__Task objective__
From start to finish, set down the entries below exactly, leaving out the pictures.

__Data for review__
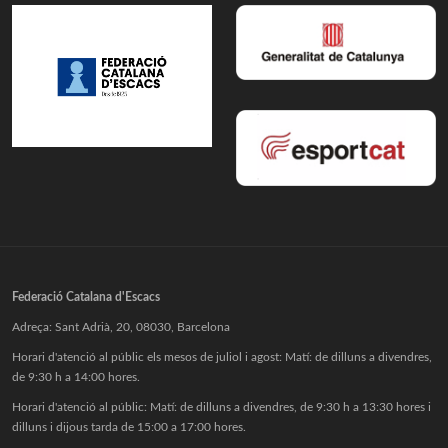
Federació Catalana d'Escacs
Adreça: Sant Adrià, 20, 08030, Barcelona
Horari d'atenció al públic els mesos de juliol i agost: Matí: de dilluns a divendres,
de 9:30 h a 14:00 hores.
Horari d'atenció al públic: Matí: de dilluns a divendres, de 9:30 h a 13:30 hores i
dilluns i dijous tarda de 15:00 a 17:00 hores.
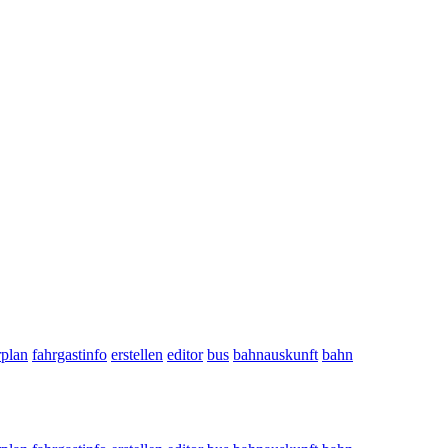
rplan
fahrgastinfo
erstellen
editor
bus
bahnauskunft
bahn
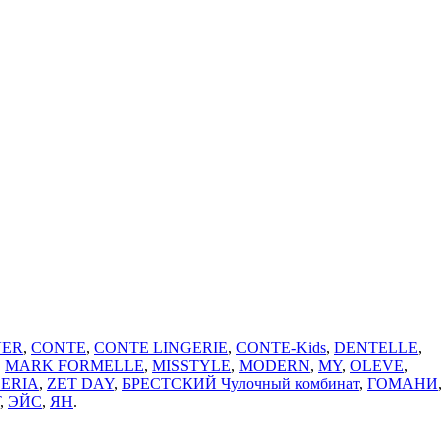
VER
,
CONTE
,
CONTE LINGERIE
,
CONTE-Kids
,
DENTELLE
,
,
MARK FORMELLE
,
MISSTYLE
,
MODERN
,
MY
,
OLEVE
,
ERIA
,
ZET DAY
,
БРЕСТСКИЙ Чулочный комбинат
,
ГОМАНИ
,
,
ЭЙС
,
ЯН
.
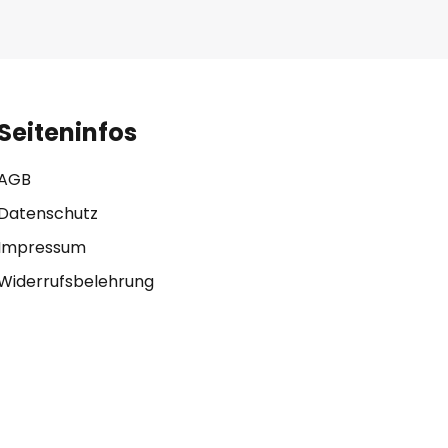
Seiteninfos
AGB
Datenschutz
Impressum
Widerrufsbelehrung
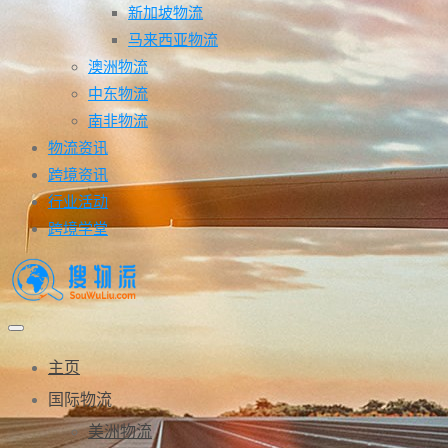
新加坡物流
马来西亚物流
澳洲物流
中东物流
南非物流
物流资讯
跨境资讯
行业活动
跨境学堂
主页
国际物流
美洲物流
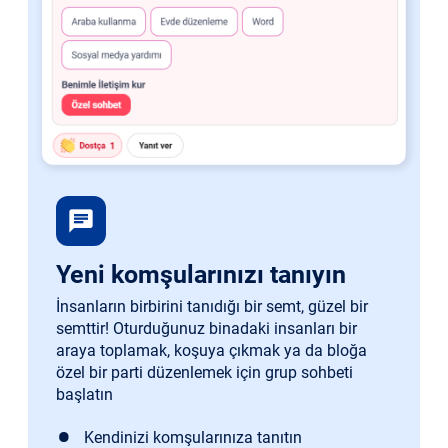
chat
Yeni komşularınızı tanıyın
İnsanların birbirini tanıdığı bir semt, güzel bir
semttir! Oturduğunuz binadaki insanları bir
araya toplamak, koşuya çıkmak ya da bloğa
özel bir parti düzenlemek için grup sohbeti
başlatın
Kendinizi komşularınıza tanıtın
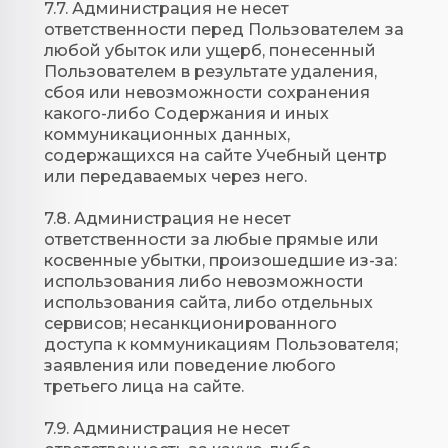
7.7. Администрация не несет
ответственности перед Пользователем за
любой убыток или ущерб, понесенный
Пользователем в результате удаления,
сбоя или невозможности сохранения
какого-либо Содержания и иных
коммуникационных данных,
содержащихся на сайте Учебный центр
или передаваемых через него.
7.8. Администрация не несет
ответственности за любые прямые или
косвенные убытки, произошедшие из-за:
использования либо невозможности
использования сайта, либо отдельных
сервисов; несанкционированного
доступа к коммуникациям Пользователя;
заявления или поведение любого
третьего лица на сайте.
7.9. Администрация не несет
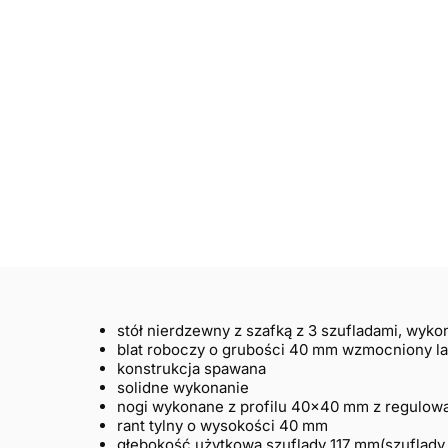
stół nierdzewny z szafką z 3 szufladami, wyko
blat roboczy o grubości 40 mm wzmocniony l
konstrukcja spawana
solidne wykonanie
nogi wykonane z profilu 40×40 mm z regulow
rant tylny o wysokości 40 mm
głębokość użytkowa szuflady 117 mm(szuflady 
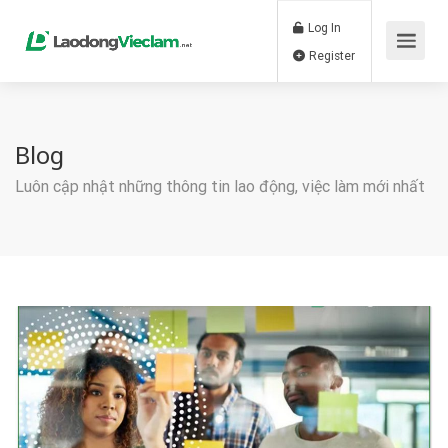
Log In
Register
Blog
Luôn cập nhật những thông tin lao động, việc làm mới nhất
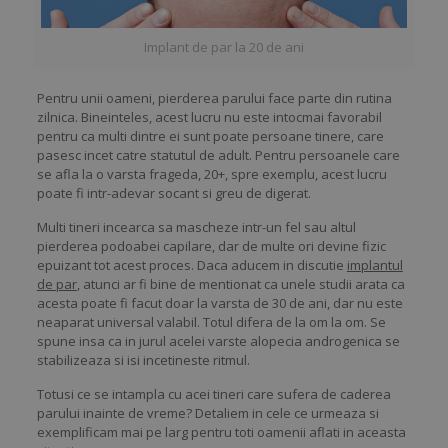
Implant de par la 20 de ani
Pentru unii oameni, pierderea parului face parte din rutina
zilnica. Bineinteles, acest lucru nu este intocmai favorabil
pentru ca multi dintre ei sunt poate persoane tinere, care
pasesc incet catre statutul de adult. Pentru persoanele care
se afla la o varsta frageda, 20+, spre exemplu, acest lucru
poate fi intr-adevar socant si greu de digerat.
Multi tineri incearca sa mascheze intr-un fel sau altul
pierderea podoabei capilare, dar de multe ori devine fizic
epuizant tot acest proces. Daca aducem in discutie
implantul
de par
, atunci ar fi bine de mentionat ca unele studii arata ca
acesta poate fi facut doar la varsta de 30 de ani, dar nu este
neaparat universal valabil. Totul difera de la om la om. Se
spune insa ca in jurul acelei varste alopecia androgenica se
stabilizeaza si isi incetineste ritmul.
Totusi ce se intampla cu acei tineri care sufera de caderea
parului inainte de vreme? Detaliem in cele ce urmeaza si
exemplificam mai pe larg pentru toti oamenii aflati in aceasta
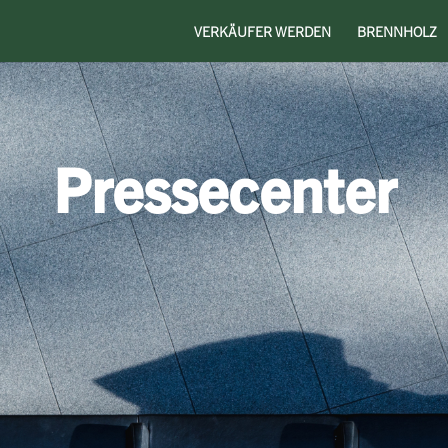
VERKÄUFER WERDEN
BRENNHOLZ
Pressecenter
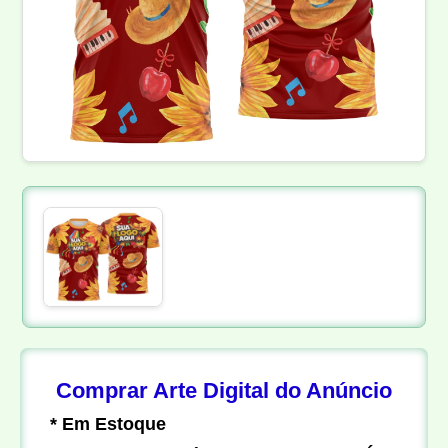
Comprar Arte Digital do Anúncio
* Em Estoque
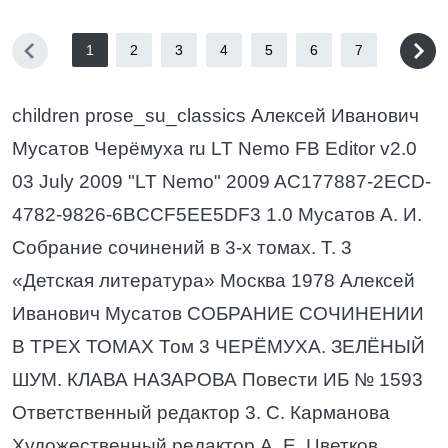
1
2
3
4
5
6
7
children prose_su_classics Алексей Иванович
Мусатов Черёмуха ru LT Nemo FB Editor v2.0
03 July 2009 "LT Nemo" 2009 AC177887-2ECD-
4782-9826-6BCCF5EE5DF3 1.0 Мусатов А. И.
Собрание сочинений в 3-х томах. Т. 3
«Детская литература» Москва 1978 Алексей
Иванович Мусатов СОБРАНИЕ СОЧИНЕНИИ
В ТРЕХ ТОМАХ Том 3 ЧЕРЁМУХА. ЗЕЛЁНЫЙ
ШУМ. КЛАВА НАЗАРОВА Повести ИБ № 1593
Ответственный редактор 3. С. Карманова
Художественный редактор А. Е. Цветков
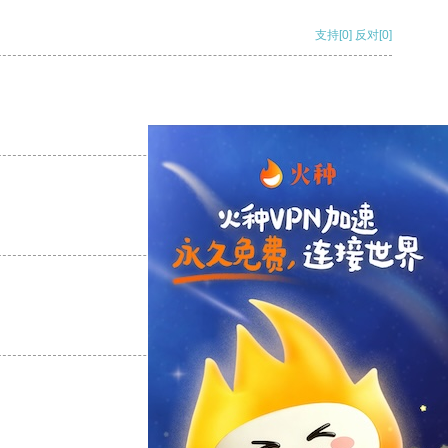
支持
[0]
反对
[0]
支持
[0]
反对
[0]
支持
[0]
反对
[0]
支持
[0]
反对
[0]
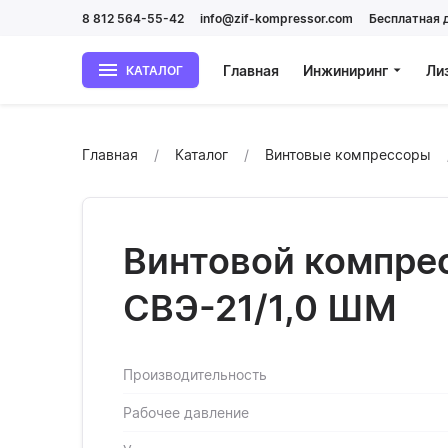
8 812 564-55-42
info@zif-kompressor.com
Бесплатная 
Главная
Инжиниринг
Ли
КАТАЛОГ
Главная
Каталог
Винтовые компрессоры
Винтовой компре
СВЭ-21/1,0 ШМ
Производительность
Рабочее давление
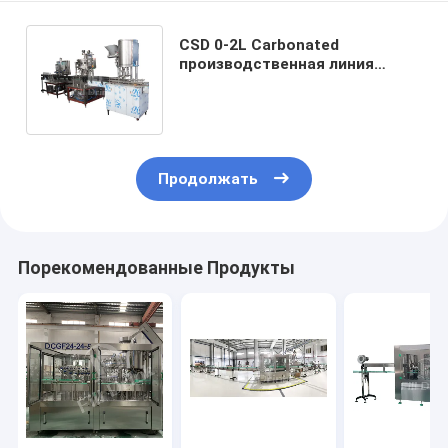
CSD 0-2L Carbonated
производственная линия
напитка машины завалки
напитка Carbonated
Продолжать
Порекомендованные Продукты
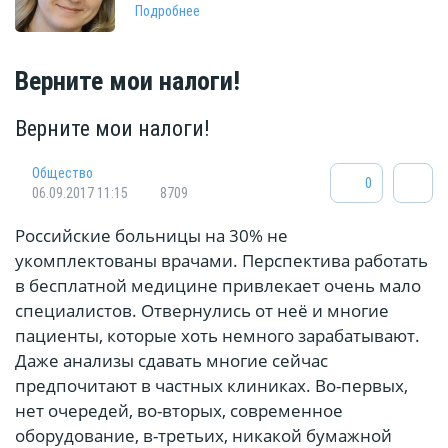
Подробнее
Верните мои налоги!
Верните мои налоги!
Общество
0
06.09.2017 11:15
8709
Российские больницы на 30% не
укомплектованы врачами. Перспектива работать
в бесплатной медицине привлекает очень мало
специалистов. Отвернулись от неё и многие
пациенты, которые хоть немного зарабатывают.
Даже анализы сдавать многие сейчас
предпочитают в частных клиниках. Во-первых,
нет очередей, во-вторых, современное
оборудование, в-третьих, никакой бумажной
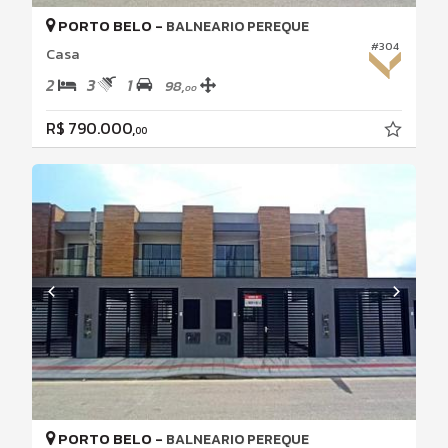
PORTO BELO -
BALNEARIO PEREQUE
#304
Casa
2
3
1
98,
00
R$ 790.000,
00
PORTO BELO -
BALNEARIO PEREQUE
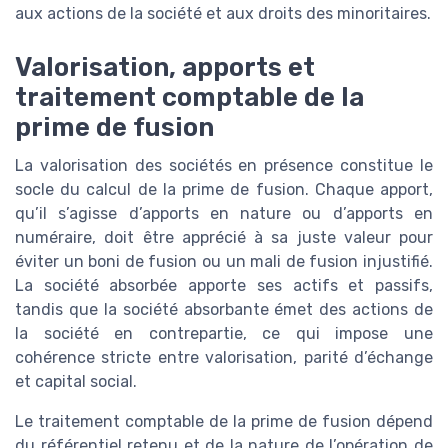
aux actions de la société et aux droits des minoritaires.
Valorisation, apports et
traitement comptable de la
prime de fusion
La valorisation des sociétés en présence constitue le
socle du calcul de la prime de fusion. Chaque apport,
qu’il s’agisse d’apports en nature ou d’apports en
numéraire, doit être apprécié à sa juste valeur pour
éviter un boni de fusion ou un mali de fusion injustifié.
La société absorbée apporte ses actifs et passifs,
tandis que la société absorbante émet des actions de
la société en contrepartie, ce qui impose une
cohérence stricte entre valorisation, parité d’échange
et capital social.
Le traitement comptable de la prime de fusion dépend
du référentiel retenu et de la nature de l’opération de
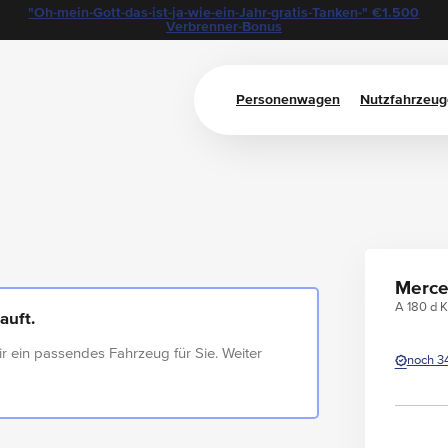
"Oh-mein-Gott-das-ist-ja-wie-ein-Jahr-gratis-Tanken-" €1.500
Verbrenner-Bonus
Personenwagen
Nutzfahrzeug
Merce
A 180 d K
auft.
ir ein passendes Fahrzeug für Sie. Weiter
noch 3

__Reply to the exercise__
Federació Catalana d'Escacs
Adreça: Sant Adrià, 20, 08030, Barcelona
Horari d'atenció al públic els mesos de juliol i agost: Matí: de dilluns a divendres,
de 9:30 h a 14:00 hores.
Horari d'atenció al públic: Matí: de dilluns a divendres, de 9:30 h a 13:30 hores i
dilluns i dijous tarda de 15:00 a 17:00 hores.
rplan
fahrgastinfo
erstellen
editor
bus
bahnauskunft
bahn
VER
,
CONTE
,
CONTE LINGERIE
,
CONTE-Kids
,
DENTELLE
,
,
MARK FORMELLE
,
MISSTYLE
,
MODERN
,
MY
,
OLEVE
,
ERIA
,
ZET DAY
,
БРЕСТСКИЙ Чулочный комбинат
,
ГОМАНИ
,
,
ЭЙС
,
ЯН
.
Seiteninfos
AGB
Datenschutz
Impressum
Widerrufsbelehrung
新加坡物流
马来西亚物流
澳洲物流
中东物流
南非物流
物流资讯
跨境资讯
行业活动
跨境学堂
主页
国际物流
美洲物流
chat
Yeni komşularınızı tanıyın
İnsanların birbirini tanıdığı bir semt, güzel bir
semttir! Oturduğunuz binadaki insanları bir
araya toplamak, koşuya çıkmak ya da bloğa
özel bir parti düzenlemek için grup sohbeti
başlatın
Kendinizi komşularınıza tanıtın
7.7. Администрация не несет
ответственности перед Пользователем за
любой убыток или ущерб, понесенный
Пользователем в результате удаления,
сбоя или невозможности сохранения
какого-либо Содержания и иных
коммуникационных данных,
содержащихся на сайте Учебный центр
или передаваемых через него.
7.8. Администрация не несет
ответственности за любые прямые или
косвенные убытки, произошедшие из-за:
использования либо невозможности
использования сайта, либо отдельных
сервисов; несанкционированного
доступа к коммуникациям Пользователя;
заявления или поведение любого
третьего лица на сайте.
7.9. Администрация не несет
stół nierdzewny z szafką z 3 szufladami, wyko
blat roboczy o grubości 40 mm wzmocniony l
konstrukcja spawana
solidne wykonanie
nogi wykonane z profilu 40×40 mm z regulow
rant tylny o wysokości 40 mm
głębokość użytkowa szuflady 117 mm(szuflady 
Log In
Register
Blog
Luôn cập nhật những thông tin lao động, việc làm mới nhất
Implant de par la 20 de ani
Pentru unii oameni, pierderea parului face parte din rutina
zilnica. Bineinteles, acest lucru nu este intocmai favorabil
pentru ca multi dintre ei sunt poate persoane tinere, care
pasesc incet catre statutul de adult. Pentru persoanele care
se afla la o varsta frageda, 20+, spre exemplu, acest lucru
poate fi intr-adevar socant si greu de digerat.
Multi tineri incearca sa mascheze intr-un fel sau altul
pierderea podoabei capilare, dar de multe ori devine fizic
epuizant tot acest proces. Daca aducem in discutie
implantul
de par
, atunci ar fi bine de mentionat ca unele studii arata ca
acesta poate fi facut doar la varsta de 30 de ani, dar nu este
neaparat universal valabil. Totul difera de la om la om. Se
spune insa ca in jurul acelei varste alopecia androgenica se
stabilizeaza si isi incetineste ritmul.
Totusi ce se intampla cu acei tineri care sufera de caderea
parului inainte de vreme? Detaliem in cele ce urmeaza si
exemplificam mai pe larg pentru toti oamenii aflati in aceasta
VERKÄUFER WERDEN
BRENNHOLZ
Pressecenter
Comprar Arte Digital do Anúncio
* Em Estoque
1
2
3
4
5
6
7
children prose_su_classics Алексей Иванович
Мусатов Черёмуха ru LT Nemo FB Editor v2.0
03 July 2009 "LT Nemo" 2009 AC177887-2ECD-
4782-9826-6BCCF5EE5DF3 1.0 Мусатов А. И.
Собрание сочинений в 3-х томах. Т. 3
«Детская литература» Москва 1978 Алексей
Иванович Мусатов СОБРАНИЕ СОЧИНЕНИИ
В ТРЕХ ТОМАХ Том 3 ЧЕРЁМУХА. ЗЕЛЁНЫЙ
ШУМ. КЛАВА НАЗАРОВА Повести ИБ № 1593
Ответственный редактор 3. С. Карманова
Художественный редактор А. Е. Цветков
支持
[0]
反对
[0]
支持
[0]
反对
[0]
支持
[0]
反对
[0]
支持
[0]
反对
[0]
8 812 564-55-42
info@zif-kompressor.com
Бесплатная 
Главная
Инжиниринг
Ли
КАТАЛОГ
Главная
Каталог
Винтовые компрессоры
Винтовой компре
СВЭ-21/1,0 ШМ
Производительность
Рабочее давление
CSD 0-2L Carbonated
производственная линия
напитка машины завалки
напитка Carbonated
Продолжать
Порекомендованные Продукты
Подробнее
Верните мои налоги!
Верните мои налоги!
Общество
0
06.09.2017 11:15
8709
Российские больницы на 30% не
укомплектованы врачами. Перспектива работать
в бесплатной медицине привлекает очень мало
специалистов. Отвернулись от неё и многие
пациенты, которые хоть немного зарабатывают.
Даже анализы сдавать многие сейчас
предпочитают в частных клиниках. Во-первых,
нет очередей, во-вторых, современное
оборудование, в-третьих, никакой бумажной
PORTO BELO -
BALNEARIO PEREQUE
#304
Casa
2
3
1
98,
00
R$ 790.000,
00
PORTO BELO -
BALNEARIO PEREQUE
aux actions de la société et aux droits des minoritaires.
Valorisation, apports et
traitement comptable de la
prime de fusion
La valorisation des sociétés en présence constitue le
socle du calcul de la prime de fusion. Chaque apport,
qu’il s’agisse d’apports en nature ou d’apports en
numéraire, doit être apprécié à sa juste valeur pour
éviter un boni de fusion ou un mali de fusion injustifié.
La société absorbée apporte ses actifs et passifs,
tandis que la société absorbante émet des actions de
la société en contrepartie, ce qui impose une
cohérence stricte entre valorisation, parité d’échange
et capital social.
Le traitement comptable de la prime de fusion dépend
du référentiel retenu et de la nature de l’opération de
"Oh-mein-Gott-das-ist-ja-wie-ein-Jahr-gratis-Tanken-" €1.500
Verbrenner-Bonus
Personenwagen
Nutzfahrzeug
Merce
A 180 d K
auft.
ir ein passendes Fahrzeug für Sie. Weiter
noch 3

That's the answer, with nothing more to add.